2016 was the first year that LP sales outsold streaming in the UK...
from the Guardian UK:
https://www.theguardian.com/music/2016/dec/06/tables-turned-as-vinyl-records-outsell-digital-in-uk-f...
I don’t see why the death of the CD would kill vinyl. They’re definitely serving different non audiophile customer bases and it’s the inconvenience of vinyl that makes it legit. CDs are more convenient but now files are even more so. That’s the problem for CDs. 
I believe we're entering a world where it all will exist at the same time - LP's, CD's, SACD's etc. I've been a die-hard vinyl enthusiast for 50+ years but, I do believe CD's are not dead. Rather they'll continue to carry on albeit in diminished numbers.
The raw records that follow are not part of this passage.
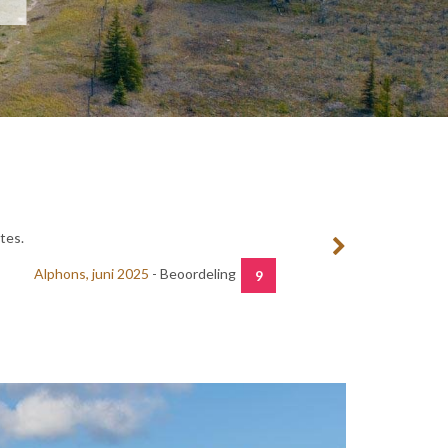
tes.
Alphons, juni 2025
- Beoordeling
9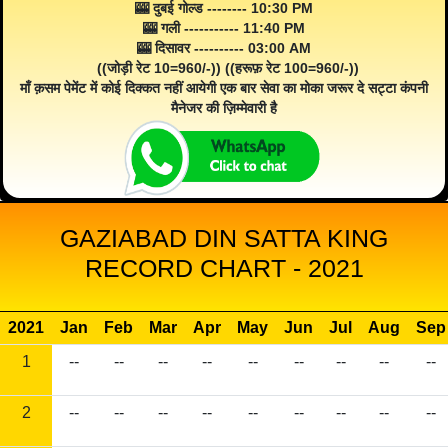
🎰 दुबई गोल्ड -------- 10:30 PM
🎰 गली ----------- 11:40 PM
🎰 दिसावर ---------- 03:00 AM
((जोड़ी रेट 10=960/-)) ((हरूफ़ रेट 100=960/-))
माँ क़सम पेमेंट में कोई दिक्कत नहीं आयेगी एक बार सेवा का मोका जरूर दे सट्टा कंपनी
मैनेजर की ज़िम्मेवारी है
GAZIABAD DIN SATTA KING
RECORD CHART - 2021
2021
Jan
Feb
Mar
Apr
May
Jun
Jul
Aug
Sep
1
--
--
--
--
--
--
--
--
--
2
--
--
--
--
--
--
--
--
--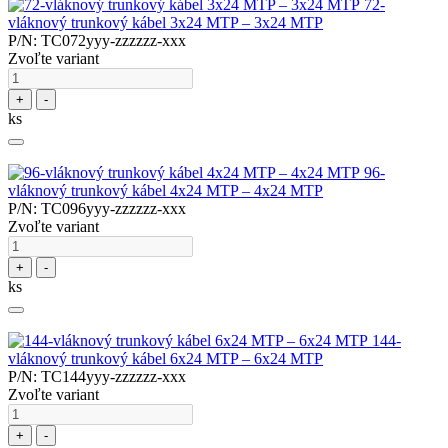
72-
vláknový trunkový kábel 3x24 MTP – 3x24 MTP
P/N: TC072yyy-zzzzzz-xxx
Zvoľte variant
+
-
ks
96-
vláknový trunkový kábel 4x24 MTP – 4x24 MTP
P/N: TC096yyy-zzzzzz-xxx
Zvoľte variant
+
-
ks
144-
vláknový trunkový kábel 6x24 MTP – 6x24 MTP
P/N: TC144yyy-zzzzzz-xxx
Zvoľte variant
+
-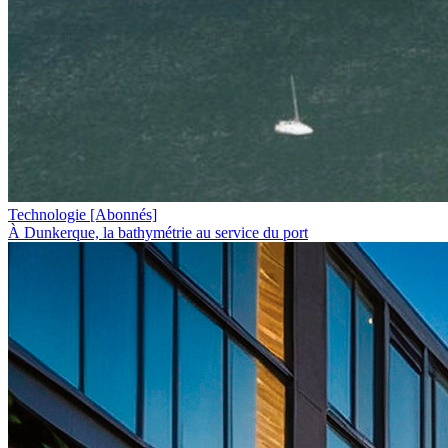
Technologie
[Abonnés]
À Dunkerque, la bathymétrie au service du port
There may even be a renaissance in it's future.

Yes Ralph, but she did sell her turntable and vinyl. Is she planning on buying an even better table and more vinyl?

I would trade my digital system for your turntable system in a heartbeat, Ralph, without even hearing it, but I would not trade for most people's turntable systems.

Yes Ralph, but she did sell her turntable and vinyl. Is she planning on buying an even better table and more vinyl?
It sounds like she's considering it!

I agree that a lot of cheap turntables (and poorly designed phono preamps) did the LP a major disservice during the 1980s. As a result there are a lot of people that think that tick and pops as well as distortion are the norm!